On the night of November 4–5, Uranus comes to opposition in a lonely corner of the sky just north of Cetus in Aries. On that date, Earth and the seventh planet pair up on the same side of the Sun and are closest for the year. Close is a relative term when it comes to astronomy: Uranus will stand 2.8 billion kilometers from Earth at opposition.

To feel the enormity of this distance, let’s hop in the car for a drive. Traveling at a freeway speed of 80 miles an hour (around 130 km/h) and never stopping for bathroom breaks we’d arrive in about 2,550 years. Taking an airplane accelerates our arrival but not by much, with a one-way trip lasting 380 years. With travel untenable, we’ll stick to binoculars and telescopes instead.

Point and go seek

In late October, the planet stands about 20° high in the eastern sky by 8:30 p.m. local daylight time. That changes to 7:30 p.m. when we return to standard time on November 7th. Fortunately, the Moon won’t interfere until about November 9th, so for the next two weeks you’ll have an opportunity to spot Uranus without optical aid.

At magnitude 5.7 this won’t be difficult from rural skies. Key to finding the planet is to connect it into a pattern with other nearby stars. The map at left shows its relation to Mu (μ) Ceti and the stars 38 Arietis, Sigma (σ) Arietis, and Omicron (ο) Arietis, which form a “Y.” Uranus locates just west of this asterism. Be sure to look around rather than directly at the planet. This aligns the most night-sensitive part of your retina with your target in a ploy called averted vision.

In binoculars Uranus is a piece of cake. You just have to know where to point. The planet creeps slowly westward in retrograde motion for the remainder of the year. Covering just 2.3° from October 27th to December 31st — barely half a typical binocular field of view — makes it easy to keep track of.

Only in a telescope does Uranus reveal its true nature as a planet, displaying a tiny 3.7-arcsecond-wide disk with magnifications of 100× and up. Just in case you needed more proof of the planet’s remoteness, Uranus is four times the diameter of Earth but appears only twice the apparent size of Jupiter’s moon Ganymede. Like Neptune, most observers report that the planet appears blue-green, a color due to methane gas in its mostly hydrogen-helium atmosphere. I see only the palest blue color when using magnifications of 245× and higher.

How you can contribute

I’ve never seen any disk detail, but other amateurs report discerning differences in shading between the equatorial and polar regions using 8-inch and larger instruments and magnifications north of 300×. Seeing must be near-perfect to make out such subtle stuff. Photographically, amateurs with 12-inch and larger telescopes have clearly recorded bright polar hoods and equatorial belts using near-infrared filters such as the Baader IR685.

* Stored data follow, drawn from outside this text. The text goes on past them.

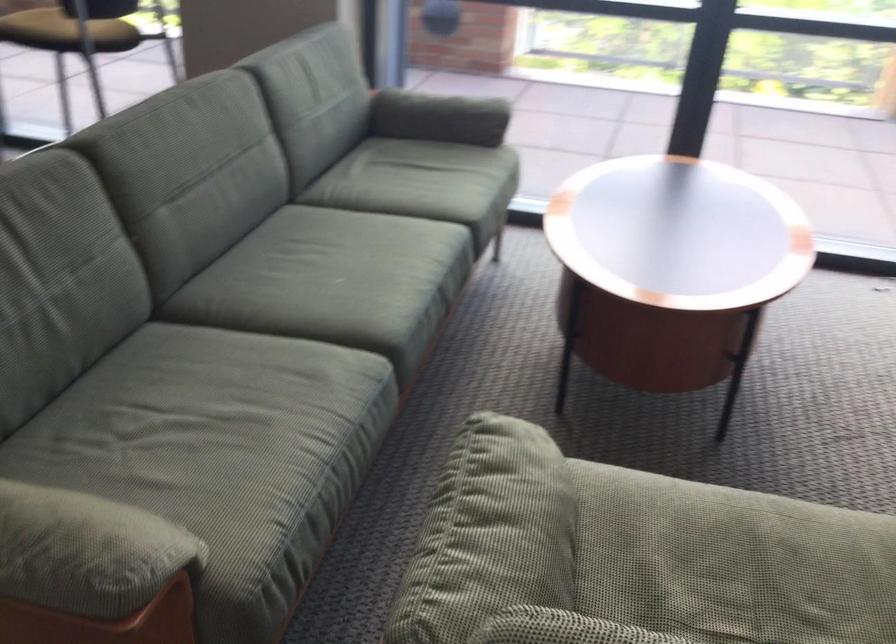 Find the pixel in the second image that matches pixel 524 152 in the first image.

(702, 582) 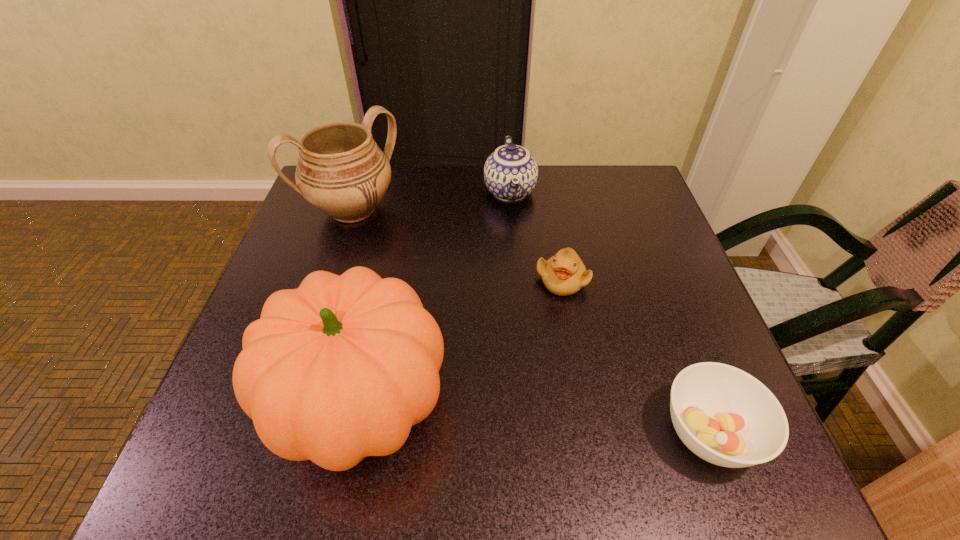 Where is `pumpkin`? pumpkin is located at coordinates (341, 368).

The width and height of the screenshot is (960, 540). I want to click on the rightmost object, so click(x=727, y=417).

I want to click on the third farthest object, so click(x=564, y=274).

Find the location of `chinaware`. chinaware is located at coordinates (510, 173).

Where is `urn`? urn is located at coordinates (341, 171).

Find the location of a particular element. This screenshot has height=540, width=960. free space located 0.240m on the back of the pumpkin is located at coordinates (393, 251).

Locate an element on the screen. vacant region located on the back of the soup bowl is located at coordinates (645, 261).

Locate an element on the screen. vacant space located on the front-facing side of the third farthest object is located at coordinates (555, 363).

Locate an element on the screen. This screenshot has width=960, height=540. vacant region located 0.060m on the front-facing side of the third farthest object is located at coordinates coord(559,321).

At what (x,y) coordinates should I click in order to perform the action: click on free spot located on the front-facing side of the third farthest object. Please return your answer as a coordinate pair (x, y). The width and height of the screenshot is (960, 540). Looking at the image, I should click on (558, 325). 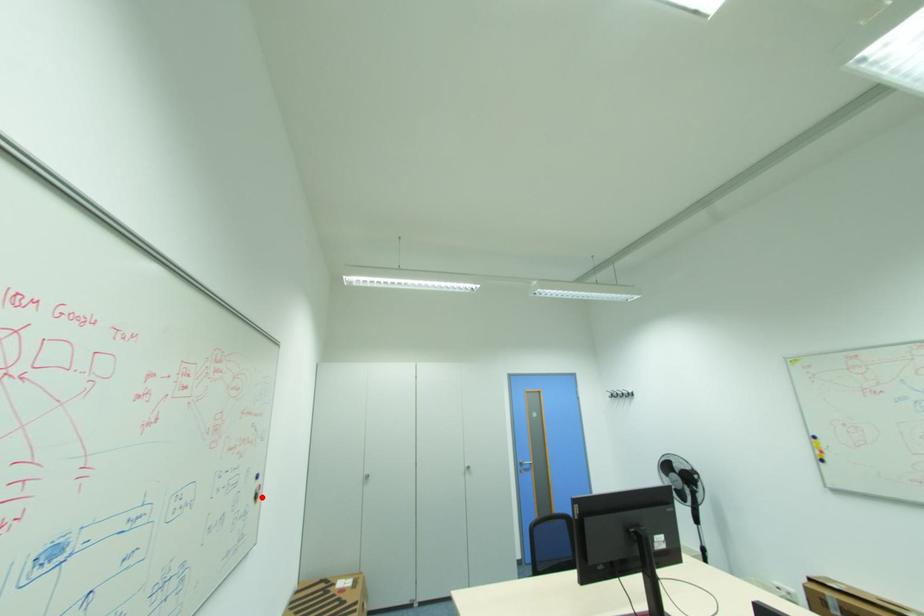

In addition to near-infrared photography, Richard Schmude, remote planets coordinator with the Association of Lunar & Planetary Observers (ALPO), encourages observers to collect brightness measurements of Uranus using an astronomical camera and green filter at low magnification so as to include a field star for comparison.

“Another project amateurs may participate in is the collecting of brightness measurements of the four brightest moons of Uranus,” said Schmude. “This is well within the reach of a 10-inch telescope and a CCD camera. They may show variability from rotation and secondly, they may show a brightness or color change as their orientation changes.” You can send your observations to ALPO’s Remote Planets Section (click on the link on the left-hand side) and to the British Astronomical Association (BAA).

While most of us will see a featureless disk, there is a way to perceive the planet’s lopsided spin, caused by its axis tilted at 98°. Uranus rotates on its side like a tipped-over top. Since the planet’s moons are coplanar with the equator, they don’t swing from side to side as Jupiter’s brightest moons do, but circle around the planet instead.

Two of the planet’s 27 known moons are visible in 10-inch and larger telescopes — Titania at magnitude 13.9 and Oberon at 14.1. Look for them around the time of maximum elongation when their separations from Uranus are approximately 30″ and 40″, respectively. I see both faintly with averted vision in my 15-inch reflector at 245×, but 429× provides a much better view. Sky & Telescope‘s Moons of Uranus observing tool will help you find them.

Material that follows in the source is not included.